What did he remember? Among other things, he did remember the genesis of his comments on June 7, 2016, that he would soon be giving a speech targeting Clinton, a comment that came shortly after his son had set up a meeting with someone who Trump Jr. thought would offer new dirt on Clinton. He did remember some of the genesis of the Trump Tower Moscow deal. And he did remember that he did not know that Manafort offered to give campaign briefings to a Russian oligarch named Oleg Deripaska.

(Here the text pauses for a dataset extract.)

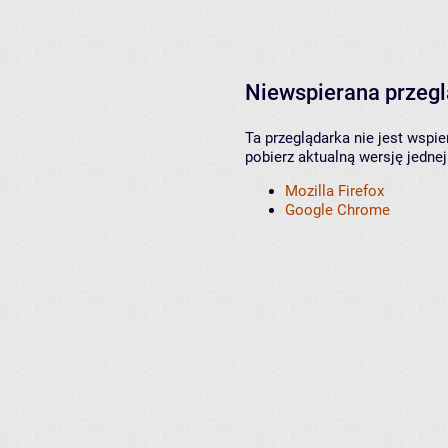
Niewspierana przeg
Ta przeglądarka nie jest wspi
pobierz aktualną wersję jednej
Mozilla Firefox
Google Chrome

Most or all of Trump’s denials that he remembered particular things may be true. Some may not be.

Cohen, for example, has testified that he was present when Stone told Trump about an upcoming WikiLeaks release in mid-July. Cohen also testified that he remembered Trump Jr. telling Trump that a meeting was set in early June, though he doesn’t know that the comment was about the Trump Tower meeting.

Had Mueller’s team been able to engage in an extended interview of Trump, it might have been better able to determine what the president had actually forgotten. As it stands, though, Trump’s various failures of recollection are the best Mueller’s team got.